Project Description
The overall project goal is to affect changes to improve pneumococcal vaccination uptake and patient care in three ambulatory specialty practices at a tertiary university medical center.
The primary target group includes healthcare professionals working to immunize adults with immunocompromising conditions (IC) at three clinics (multiple myeloma, rheumatology and renal transplant) and more widely in the university health system. A second target group comprises IC patients in these clinics.
The three planned interventions are to:
- Develop and implement CME activities to help healthcare professionals be more proactive in providing pneumococcal vaccination to IC patients
- Adapt a non-physician-led model to multiple myeloma and rheumatology clinics
- Develop a patient-centric model through innovative gamified education for use by patients in renal post-transplant and rheumatology clinics
The primary educational products include a CME activity and a patient education game.
Impact of COVID-19
Our delivery strategies have been re-thought due to pandemic restrictions. The CME activity will be delivered as an asynchronous online webinar using teleconferencing technology. Planned on-site clinic presentations and a potential Grand-Rounds meeting were canceled due to COVID-19 restrictions. The patient education game may now be delivered using patients’ smartphones in clinic waiting rooms, should hygiene concerns associated with computer tablet use prove insurmountable. A learning collaborative planned to assist with introducing clinic system changes has been postponed and may need to be shelved for comparable reasons.
The intended outcomes include:
- Changes in pneumococcal vaccination numbers and rates in each clinic and overall (pre- and post-intervention)
- Changes in patient knowledge and engagement levels at two clinics where the patient gamification is to be implemented
Accomplishments
- Impact on participants/learners
- We began the project in December 2019. In the three months before the pandemic hit, we:
- Built our partnership across the clinic sites that also included the HIV and BMT (bone marrow transplant) clinics, so as to allow for expanded pneumococcal vaccination activities on campus.
- Conducted a needs assessment at all five clinics. This was mostly completed but could not be finalized prior to the lockdown and the university’s shift to a limited business model.
- Impact related to pneumococcal vaccination numbers/rates
- This also cannot yet be demonstrated due to pandemic postponement. However, at project baseline (end 2020), pneumococcal vaccination rates at all three main project clinics were low. Although the data are incomplete, approximately 20–30% of patients had been vaccinated and rates are only high (>90%) at the two model clinics (HIV and BMT). The suspension of normal business and clinic activities has limited our impact to date.
- Other data related to the project
- We have built awareness of the need for institutional changes to implement strategies to improve vaccination rates. We have identified topics and priorities for CME and prepared content material. This will be launched soon, as the university health system gradually resumes more regular routines and eases other delays after mass COVID-19 vaccination activities.
The project remains at too early a stage to achieve changes in healthcare delivery practices, and vaccinations have not been prioritized during the pandemic.
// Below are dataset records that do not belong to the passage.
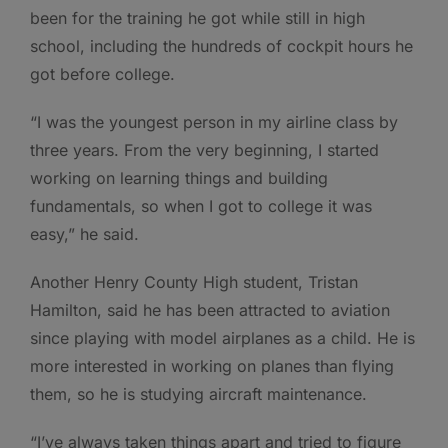
been for the training he got while still in high
school, including the hundreds of cockpit hours he
got before college.
“I was the youngest person in my airline class by
three years. From the very beginning, I started
working on learning things and building
fundamentals, so when I got to college it was
easy,” he said.
Another Henry County High student, Tristan
Hamilton, said he has been attracted to aviation
since playing with model airplanes as a child. He is
more interested in working on planes than flying
them, so he is studying aircraft maintenance.
“I’ve always taken things apart and tried to figure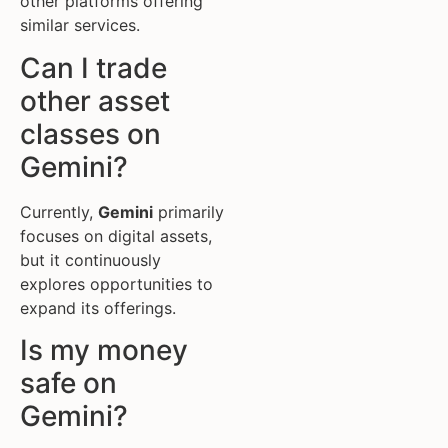
other platforms offering
similar services.
Can I trade
other asset
classes on
Gemini?
Currently,
Gemini
primarily
focuses on digital assets,
but it continuously
explores opportunities to
expand its offerings.
Is my money
safe on
Gemini?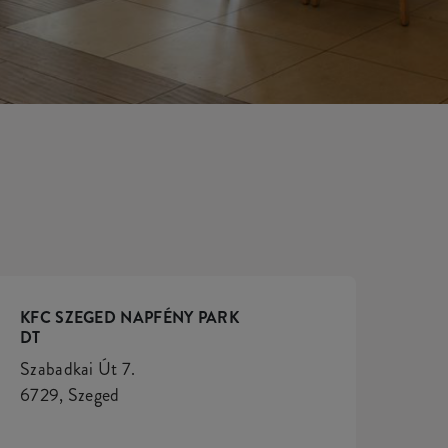
KFC SZEGED NAPFÉNY PARK
DT
Szabadkai Út 7.
6729, Szeged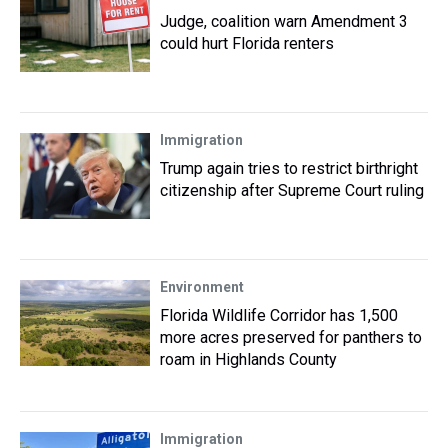
Judge, coalition warn Amendment 3
could hurt Florida renters
Immigration
Trump again tries to restrict birthright
citizenship after Supreme Court ruling
Environment
Florida Wildlife Corridor has 1,500
more acres preserved for panthers to
roam in Highlands County
Immigration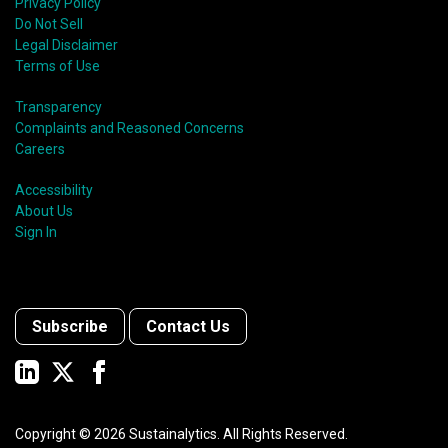
Privacy Policy
Do Not Sell
Legal Disclaimer
Terms of Use
Transparency
Complaints and Reasoned Concerns
Careers
Accessibility
About Us
Sign In
Subscribe
Contact Us
Copyright ©
2026
Sustainalytics. All Rights Reserved.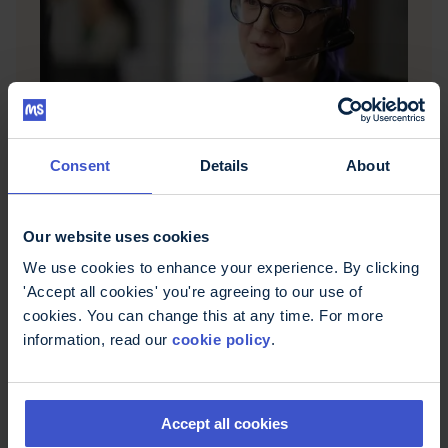
Questions about MS?
MS Trust's Helpline offers free, confidential
Consent
Details
About
information and support for people affected by
multiple sclerosis in the UK. Call 0800 032 38 39,
email helpline@mstrust.org.uk or WhatsApp
Our website uses cookies
01462 536008.
We use cookies to enhance your experience. By clicking
'Accept all cookies' you're agreeing to our use of
cookies. You can change this at any time. For more
information, read our
cookie policy
.
Accept all cookies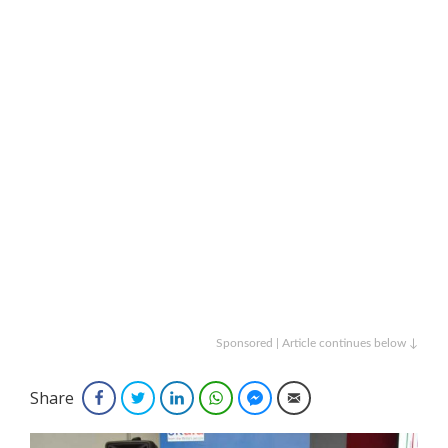
Sponsored | Article continues below ↓
Share
Facebook
Twitter
LinkedIn
WhatsApp
Facebook Messenger
Email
However, we anticipate registering positive changes following intervention implementation.
The university electronic medical record has built-in management modules for monitoring patient vaccination, but this is not user-friendly and our project resources are too small to enact change in this area. However, we are hopeful we can assist clinic staff to help navigate this system.
Dissemination
The project was stalled at an early stage, but dissemination activities such as conference posters are anticipated after resuming project activities. At least one planned journal manuscript will discuss and publicize the comprehensive CME development process, given its potential value to others. We are now resuming our CME development work and anticipate being able to launch this shortly.
Pandemic Challenges
The profound challenges posed by the pandemic manifested in mid-March 2020, with normal clinic activities suspended and routine patient management heavily disrupted to this day. Even with a relative lull in the pandemic in early summer, clinic staff remained re-assigned to COVID-19-related duties, precluding resumption of project work. The HIV clinic would later move, and its staff also was assigned to help set up COVID clinics. The UAB health system continues to operate around the COVID-19 pandemic. We hope to resume activities shortly as COVID vaccination gains pace, but clinics will face many competing priorities.
Other challenges included start-up delays, staff turnover and data accessibility problems. Late project execution resulted from lengthy institutional reviews and a protracted IRB process. Afterward, the university lost its main infectious diseases physician liaison with the health system transplant units, who was committed to facilitating further grant contacts. Also, we encountered unexpected difficulty accessing data as the health informatics unit now charges for clinic-specific data that our limited budget does not allow for. We will track pneumococcal vaccinations administered using billing data, though this is not possible at the sub-clinic level.